As time goes on it becomes ever more demanding to go against our nature of adapting to our weakening world. Being able to outline the smog in your reality is part of the challenge of combating climate change on a local level. When we recognize the flaws at home, we can more efficiently solve the issue at hand around the block.

Smog and the City

Smog is the term used to describe the toxic ozone created when sunlight reacts with nitrogen oxide (which most commonly comes from cars, trucks, and buses). This ozone layer that forms, unlike the one in our atmosphere, is harmful to human health. This toxic air can damage lung tissue and is especially dangerous to people with respiratory diseases. This issue is very prominent in urban areas where there is a higher concentration of vehicles and factories. Everyday people are breathing in air that is hurting them. It often seems like the phrase “A breath of fresh air” will no longer be applicable. 


My community falls under these areas that are being affected. As a result of heat waves a large portion of southern california suffered some of its worst days for air quality in 2020

Image taken by me (Brandon Torres) outside my home in southern california on sept 7, 2020.

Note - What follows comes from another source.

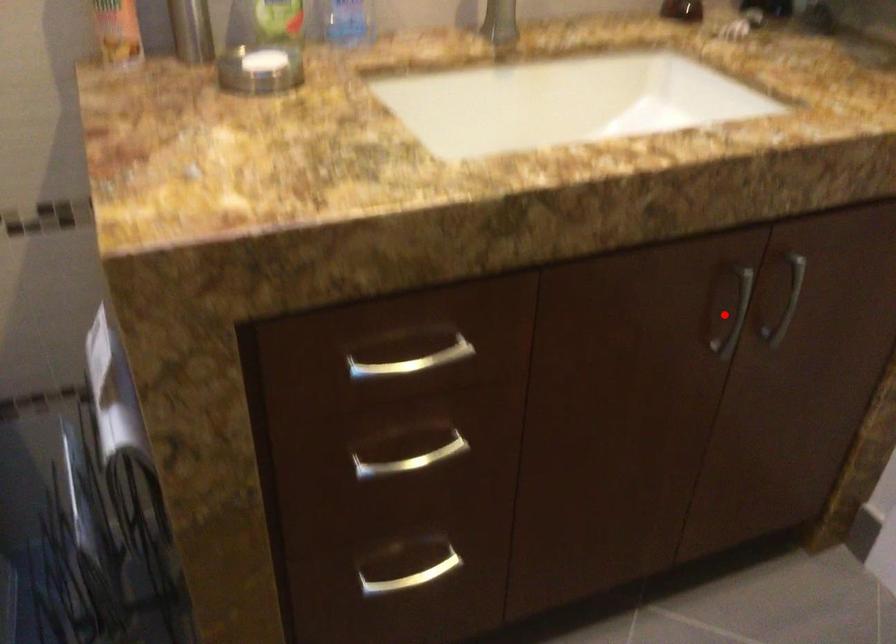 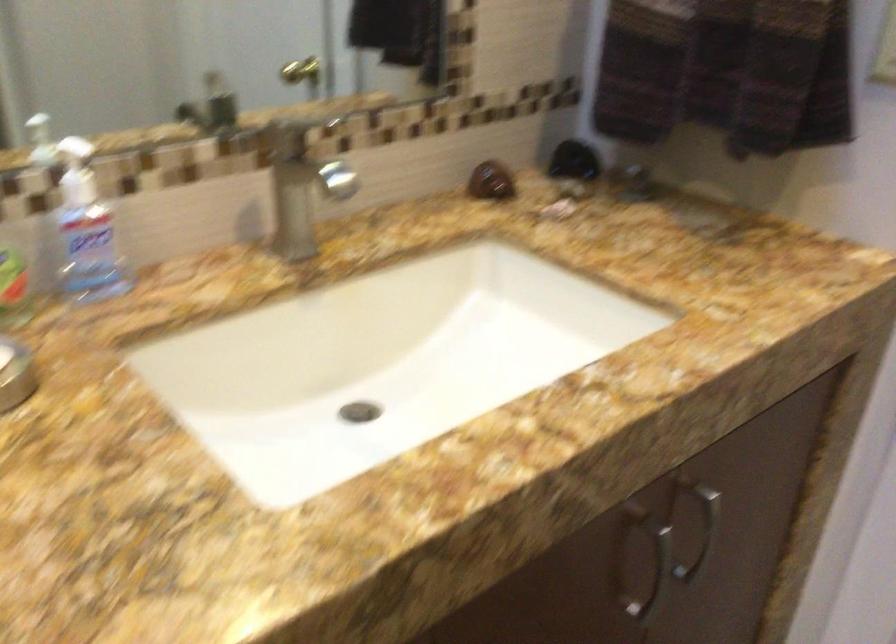 Question: I am providing you with two images of the same scene from different viewpoints. In image1, a red point is highlighted. Considering the same 3D point in image2, which of the following is correct?

Choices:
 (A) It is closer
 (B) It is farther

Answer: (A)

In the summer of 2020 I woke up to a red sky and a snow day full of ash. It seemed like a doomsday as the smoke clouded the sun. At night when I looked into the distance I could see the bright orange flames tearing away at the landscape. They twist and pull against the vegetation leaving behind dark clouds, scorched land, and destitute animals and people who no longer have a home. 

This experience, although shocking and devastating, has become routine for its residents year after year. We have adapted to the red skies and burning trees, toxic air and dirty streets, and that needs to stop. 

The city of Los Angeles has also lifted limitations on cremations due to the overwhelming number of deaths caused by the pandemic. This is also ruining our air. The smoke from death will go on to harm the city at a worse rate. This is the reality we live in.

Hope for a Smokey Globe

Air pollution kills 7 million people around the world every year. 9 out of 10 people take air into their lungs that exceeds the World Health Organization’s guidelines for air containing high levels of pollutants. 

The air I breathe is toxic, it harms my lungs, and worsens the lives of my community. It often seems like there is no hope for such a complicated situation, but do not be blinded by the smog that plagues us. Even in the darkest of clouds, there is always a bit of hope. 

What can we do then? 

  • We can drive less to reduce the amount of nitrogen oxide being put into the area. Biking or walking whenever you can as an alternative to driving can have a significant impact on local air quality (Consider switching to electric vehicles if this is not an option for you).
  • Conserve our energy everywhere we are.
  • We can sign petitions that aid in pushing policies that combat air pollution.
  • Avoid burning leaves, wood, trash, and other materials.

    Together, we can change the world and clear the skies. We will never know how far our power can reach if we don’t even try. Believing in yourself is key and inspiration for others to do the same. There is always hope, even when the sky is in vain.